(Source data)
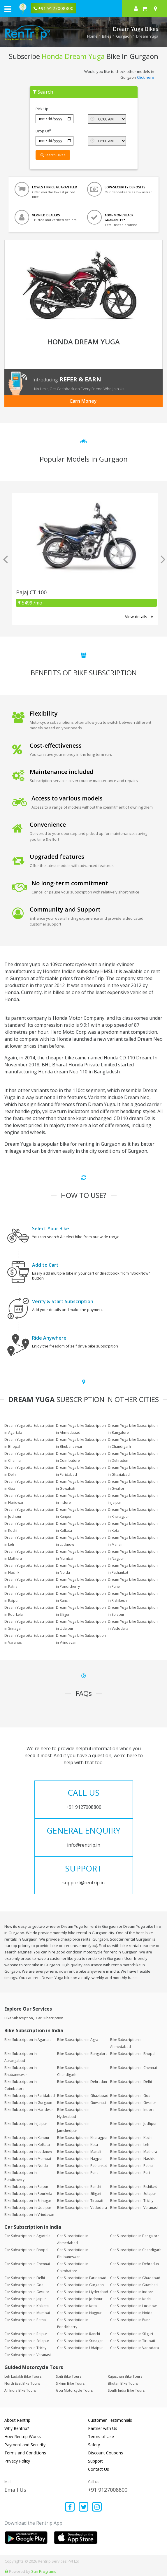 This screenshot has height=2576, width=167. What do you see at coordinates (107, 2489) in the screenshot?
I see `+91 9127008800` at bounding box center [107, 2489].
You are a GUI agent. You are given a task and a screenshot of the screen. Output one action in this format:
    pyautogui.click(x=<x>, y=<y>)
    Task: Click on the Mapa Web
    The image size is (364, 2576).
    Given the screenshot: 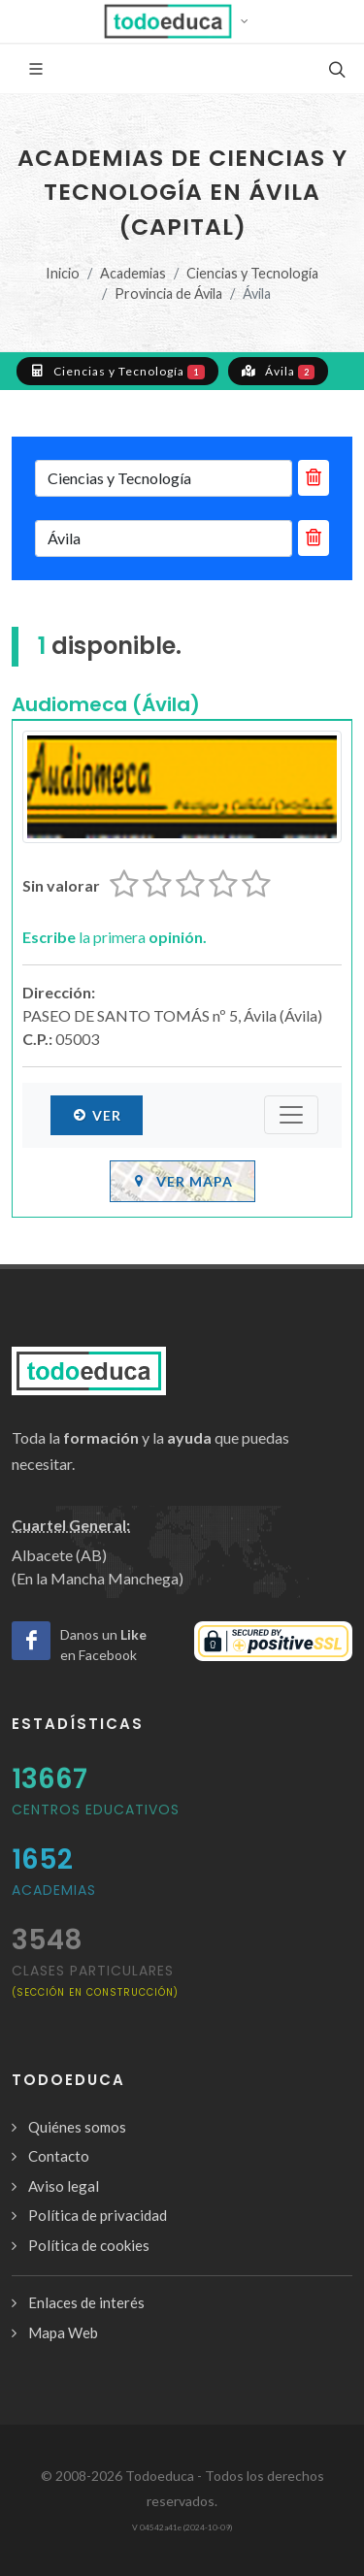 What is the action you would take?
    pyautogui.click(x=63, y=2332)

■ YOUR INSTRUCTIONS
Please reproduce the lines from the line with "You are a GUI" to the line with "The image size is (364, 2576).", both ends included, exactly as they appear above.

■ EXPECTED ANSWER
You are a GUI agent. You are given a task and a screenshot of the screen. Output one action in this format:
    pyautogui.click(x=<x>, y=<y>)
    Task: Click on the Mapa Web
    The image size is (364, 2576).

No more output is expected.